■ What is expected:
Only a number is expected here: the count of lines in this data where "como" occurs.

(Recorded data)

══════

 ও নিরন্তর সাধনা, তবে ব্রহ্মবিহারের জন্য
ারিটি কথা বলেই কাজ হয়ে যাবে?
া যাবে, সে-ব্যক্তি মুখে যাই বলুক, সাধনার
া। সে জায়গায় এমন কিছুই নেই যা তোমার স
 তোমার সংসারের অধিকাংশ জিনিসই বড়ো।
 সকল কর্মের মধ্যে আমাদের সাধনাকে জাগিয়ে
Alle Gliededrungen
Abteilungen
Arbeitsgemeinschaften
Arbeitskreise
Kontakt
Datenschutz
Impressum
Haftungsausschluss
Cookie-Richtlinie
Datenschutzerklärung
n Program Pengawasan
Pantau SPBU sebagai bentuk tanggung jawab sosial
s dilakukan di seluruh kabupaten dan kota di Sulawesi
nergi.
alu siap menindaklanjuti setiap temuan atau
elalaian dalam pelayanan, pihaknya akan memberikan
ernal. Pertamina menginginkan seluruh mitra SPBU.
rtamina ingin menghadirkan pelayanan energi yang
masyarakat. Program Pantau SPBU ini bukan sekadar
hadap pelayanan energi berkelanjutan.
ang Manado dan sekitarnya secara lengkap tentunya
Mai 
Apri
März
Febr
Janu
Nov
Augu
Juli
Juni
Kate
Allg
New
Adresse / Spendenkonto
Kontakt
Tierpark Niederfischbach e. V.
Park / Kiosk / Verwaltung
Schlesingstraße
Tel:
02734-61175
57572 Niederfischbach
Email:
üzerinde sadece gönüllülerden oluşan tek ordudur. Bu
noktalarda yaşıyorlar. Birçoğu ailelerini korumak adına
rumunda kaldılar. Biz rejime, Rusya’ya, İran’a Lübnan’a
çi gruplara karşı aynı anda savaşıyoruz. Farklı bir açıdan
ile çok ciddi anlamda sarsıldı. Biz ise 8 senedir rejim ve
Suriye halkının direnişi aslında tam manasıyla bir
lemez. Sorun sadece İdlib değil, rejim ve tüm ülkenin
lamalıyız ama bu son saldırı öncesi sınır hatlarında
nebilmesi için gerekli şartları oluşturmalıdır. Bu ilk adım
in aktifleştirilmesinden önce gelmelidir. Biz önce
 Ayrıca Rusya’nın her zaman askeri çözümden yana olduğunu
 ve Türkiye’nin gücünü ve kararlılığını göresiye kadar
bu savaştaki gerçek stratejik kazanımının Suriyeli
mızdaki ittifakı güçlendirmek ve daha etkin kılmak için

══════

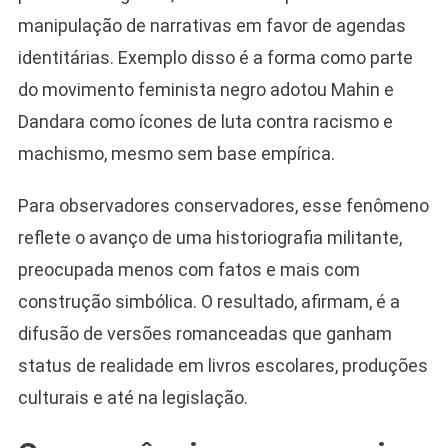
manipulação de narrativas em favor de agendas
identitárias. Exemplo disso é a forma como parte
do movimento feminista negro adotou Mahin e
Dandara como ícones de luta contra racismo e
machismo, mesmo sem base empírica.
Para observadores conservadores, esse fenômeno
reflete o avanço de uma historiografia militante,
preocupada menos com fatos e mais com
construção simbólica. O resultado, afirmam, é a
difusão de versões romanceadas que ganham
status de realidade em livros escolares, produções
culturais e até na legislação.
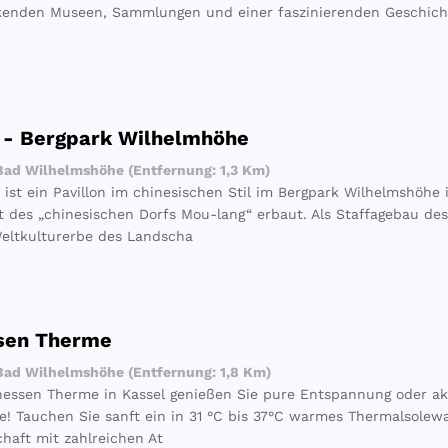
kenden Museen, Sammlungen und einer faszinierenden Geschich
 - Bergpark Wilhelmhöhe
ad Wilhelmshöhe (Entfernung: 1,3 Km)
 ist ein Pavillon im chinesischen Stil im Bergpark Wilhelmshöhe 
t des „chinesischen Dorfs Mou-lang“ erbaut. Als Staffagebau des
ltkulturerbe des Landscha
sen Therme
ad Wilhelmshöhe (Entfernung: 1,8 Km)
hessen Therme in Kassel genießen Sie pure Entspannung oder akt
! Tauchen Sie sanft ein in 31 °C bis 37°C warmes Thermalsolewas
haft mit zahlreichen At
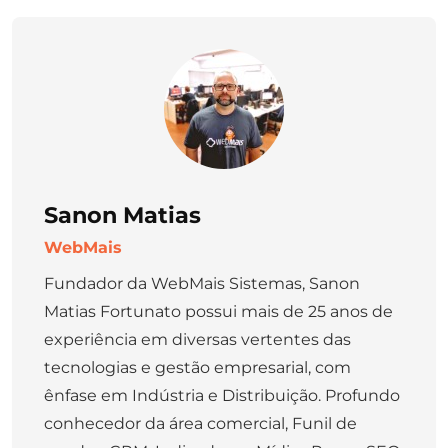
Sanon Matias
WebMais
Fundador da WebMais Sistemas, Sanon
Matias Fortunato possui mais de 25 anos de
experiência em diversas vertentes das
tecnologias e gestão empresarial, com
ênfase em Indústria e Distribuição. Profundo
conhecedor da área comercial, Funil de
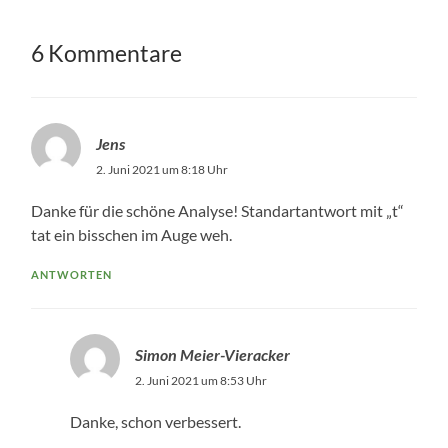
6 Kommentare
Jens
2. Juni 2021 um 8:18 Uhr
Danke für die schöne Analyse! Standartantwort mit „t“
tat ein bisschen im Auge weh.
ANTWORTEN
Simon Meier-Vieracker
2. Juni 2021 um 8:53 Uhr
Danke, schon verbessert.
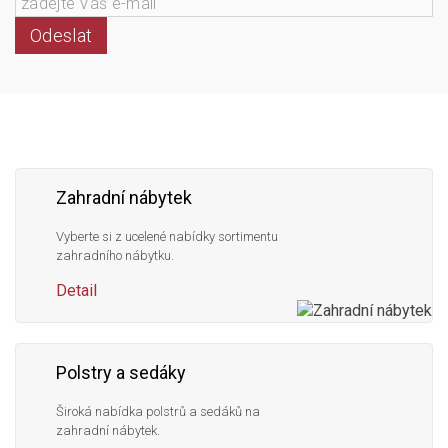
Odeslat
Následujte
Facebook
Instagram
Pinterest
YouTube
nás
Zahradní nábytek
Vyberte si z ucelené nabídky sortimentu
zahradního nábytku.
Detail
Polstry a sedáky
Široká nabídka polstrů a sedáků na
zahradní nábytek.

══════

■ Answer to this task:
2